Once you exclude my childhood lemonade stands, movie rental businesses, and lawn mowing operations, I have attempted serious entrepreneurship twice in my life. One time it flopped, the second time it worked out quite well.
If you’re struggling to find business ideas that actually work, perhaps you can learn a thing or two from my story. Here are my two attempts at entrepreneurship:
Startup Idea One: Big, Bad, Brilliant, and Unsuccessful
The first business came about during college, when I launched StageOff.com (no longer in operation) – a website with the focus of being an online talent show. I realized that YouTube was doing well, and American Idol was doing well. If I could combine the two (idea arbitrage), I could be a huge success! While I did a relatively good job with the marketing (getting myself interviewed on NBC, discussed by WSJ writers, and mentioned on multiple blogs), I was weak in two areas.
First, I can’t stand programming! Although I don’t mind sitting in front of a computer to write, any time I have to deal with even the smallest technical element of the online world, I get incredibly bored. Therefore, I hired programmers in India to develop the website for me. The drawback to this was that I had to pay someone any time I needed even the slightest change made.
Second, learning from Facebook and YouTube, I planned to make my millions from advertising. I didn’t stop to think that you need an incredibly large audience to make any kind of a profit from advertising. While it is possible to reach a user base that large, you have to have some sort of financing strategy in place to survive until you make it.
With StageOff I decide to go big or go home. I went home.
Startup Idea Two: Knowledgeable, Profitable, Scalable, and Successful
My second stint at serious entrepreneurship was right after dropping out of my PHD program. I needed a way to make a living until I could find a job that interested me.
This time, rather than trying to start a new business in a field I was unfamiliar with, I scaled up in an area I was already making a little side cash from – freelance writing and marketing.
For a couple of years I had been casually picking up freelance jobs in writing and marketing. My experience in marketing StageOff proved to be a valuable asset in promoting my marketing abilities to others. Meanwhile, my HubPages portfolio, where I had been writing for fun and money, made it easy for potential clients to view my work.

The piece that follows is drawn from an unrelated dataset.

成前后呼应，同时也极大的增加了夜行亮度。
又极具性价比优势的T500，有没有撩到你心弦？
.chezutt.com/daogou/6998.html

It wasn’t long before I was able to make $50+ an hour writing online!
The benefit of this business venture, as opposed to StageOff, was that I started making money right away. StageOff required an investment of time and money without any guarantee of a return. Meanwhile, I didn’t have to invest any time or money into my freelance business unless I had a client already lined up to pay.
The Two Types of Entrepreneurship
As I discovered from my personal journey, there are two types of entrepreneurial ventures.
The first type of entrepreneurial venture is what I call The Exciting Gamble. The characteristics of this form of startup include:
- Starting a business because it sounds fun. In all reality, startups take a lot of time. If you are only launching this business because you think it will be fun, you will have a hard time focusing when reality hits.
- Launching a business in an unfamiliar industry. Facebook wasn’t started by a social media expert, it was started by a computer programming nerd. You may be the world’s best lawyer, but that doesn’t mean that you will launch the world’s best restaurant. If you are unfamiliar with the industry, and you don’t hire someone who knows what they’re doing, you’ll soon discover that the deck is rigged against you.
- Creating a business that requires a large investment of time and money to be operational. If your business needs 100,000 monthly visitors to be sustainable, or your app costs $100,000 to develop, take a step back. What happens if your concept doesn’t initially peak people’s interest? Can you still support yourself and your business while redesigning it? Many businesses fail because the founders end up under calculating the startup costs by fifty percent or more.
Ultimately, The Exciting Gamble venture creates a mirage of riches and glory, but usually falls flat on its face.
The second type of venture is what I call The Logical Next Step. The characteristics of this type of startup include:
- Starting a business in an industry where you are already an expert. It makes complete sense for someone who worked as a hospital recruiter to go and start their own recruitment agency. However, it doesn’t make a whole lot of since for that recruiter to buy out a hair salon. If you are familiar with an industry, you will already know what you need to do to succeed, you will have the networks in place to support your venture, and you will understand the risks involved.
- Launching a business that will start making money immediately. Don’t invest time and money into an untested idea. If you can start small, and leave room to grow quickly, you will be far more likely to succeed than if you have to get large before you can actually start making money.
- Creating a business that is the logical next step. If a chef starts catering on the side, and realizes that people love his dishes, starting a restaurant would be the next logical step. Meanwhile for a nurse to quit her job to start a restaurant would be completely out of character.
Read about any successful entrepreneur and you will discover a clear pathway of experiences that attributed to their success. If you want to succeed with any business, make sure that you set yourself up to have that business be the next logical step.
When you have the experience, network, and financing to support your idea, your odds of success will be exponentially higher.
What have you seen and experienced in regards to starting a new venture? Is it possible to succeed without any experience in the industry, or do you need to be a pro before you can become an entrepreneur?